One pattern within the excessive efficiency computing (HPC) area that’s turning into more and more clear is that energy consumption per chip and per rack unit shouldn’t be going to cease with the boundaries of air cooling. As supercomputers and different excessive efficiency programs have already hit – and in some circumstances exceeded these limits – energy necessities and energy densities have continued to scale up. And primarily based on the information from TSMC’s current annual expertise symposium, we must always count on to see this pattern proceed as TSMC lays the groundwork for even denser chip configurations.
The issue at hand shouldn’t be a brand new one: transistor energy consumption is not cutting down practically as rapidly as transistor sizes. And as chipmakers usually are not about to go away efficiency on the desk (and fail to ship semi-annual will increase for his or her prospects), within the HPC area energy per transistor is rapidly rising. As a further wrinkle, chiplets are paving the way in which in direction of developing chips with much more silicon than conventional reticle limits, which is nice for efficiency and latency, however much more problematic for cooling.
Enabling this type of silicon and energy progress has been fashionable applied sciences like TSMC’a CoWoS and InFO, which permit chipmakers to construct built-in multi-chiplet system-in-packages (SiPs) with as a lot a double the quantity of silicon in any other case allowed by TSMC’s reticle limits. By 2024, developments of TSMC’s CoWoS packaging expertise will allow constructing even bigger multi-chiplet SiPs, with TSMC anticipating stitching collectively upwards of 4 reticle-sized chiplets, This may allow large ranges of complexity (over 300 billion transistor per SiP is a risk that TSMC and its companions are taking a look at) and efficiency, however naturally at the price of formidable energy consumption and warmth era.
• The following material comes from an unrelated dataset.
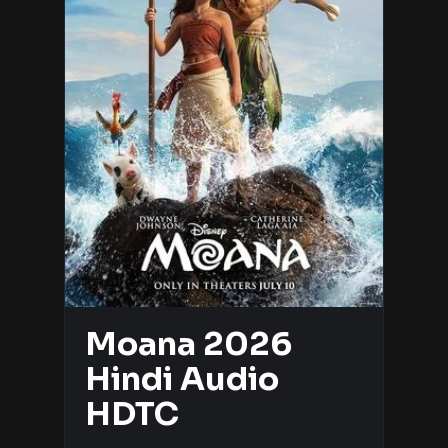
Moana 2026
Hindi Audio
HDTC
Already, flagship merchandise like NVIDIA’s H100 accelerator module require upwards of 700W of energy for peak efficiency. So the prospect of a number of, GH100-sized chiplets on a single product is elevating eyebrows – and energy budgets. TSMC envisions that a number of years down the street there shall be multi-chiplet SiPs with an influence consumption of round 1000W and even increased, Making a cooling problem.
At 700W, H100 already requires liquid cooling; and the story is far the identical for the chiplet primarily based Ponte Vecchio from Intel, and AMD’s Intuition MI250X. However even conventional liquid cooling has its limits. By the point chips attain a cumulative 1 kW, TSMC envisions that datacenters might want to use immersion liquid cooling programs for such excessive AI and HPC processors. Immersion liquid cooling, in flip, would require rearchitecting datacenters themselves, which shall be a significant change in design and a significant problem in continuity.
The short-tem challenges apart, as soon as datacenters are setup for immersion liquid cooling, they are going to be prepared for even hotter chips. Liquid immersion cooling has plenty of potential for dealing with massive cooling hundreds, which is one purpose why Intel is investing closely on this expertise in an try to make it extra mainstream.
Along with immersion liquid cooling, there’s one other expertise that can be utilized to chill down ultra-hot chips — on-chip water cooling. Final 12 months TSMC revealed that it had experimented with on-chip water cooling and mentioned that even 2.6 kW SiPs could possibly be cooled down utilizing this expertise. However in fact, on-chip water cooling is an especially costly expertise by itself, which can drive prices of these excessive AI and HPC options to unprecedented ranges.
None the much less, whereas the long run is not set in stone, seemingly it has been forged in silicon. TSMC’s chipmaking shoppers have prospects prepared to pay a high greenback for these ultra-high-performance options (assume operators of hyperscale cloud datacenters), even with the excessive prices and technical complexity that entails. Which to carry issues again to the place we began, is why TSMC has been creating CoWoS and InFO packaging processes on the primary place – as a result of there are prospects prepared and keen to interrupt the reticle restrict through chiplet expertise. We’re already seeing a few of this immediately with merchandise like Cerebras’ huge Wafer Scale Engine processor, and through massive chiplets, TSMC is making ready to make smaller (however nonetheless reticle-breaking) designs extra accessible to their wider buyer base.
Such excessive necessities for efficiency, packaging, and cooling not solely push producers of semiconductors, servers, and cooling programs to their limits, but additionally require modifications of cloud datacenters. If certainly huge SiPs for AI and HPC workloads grow to be widespread, cloud datacenters shall be fully completely different within the coming years.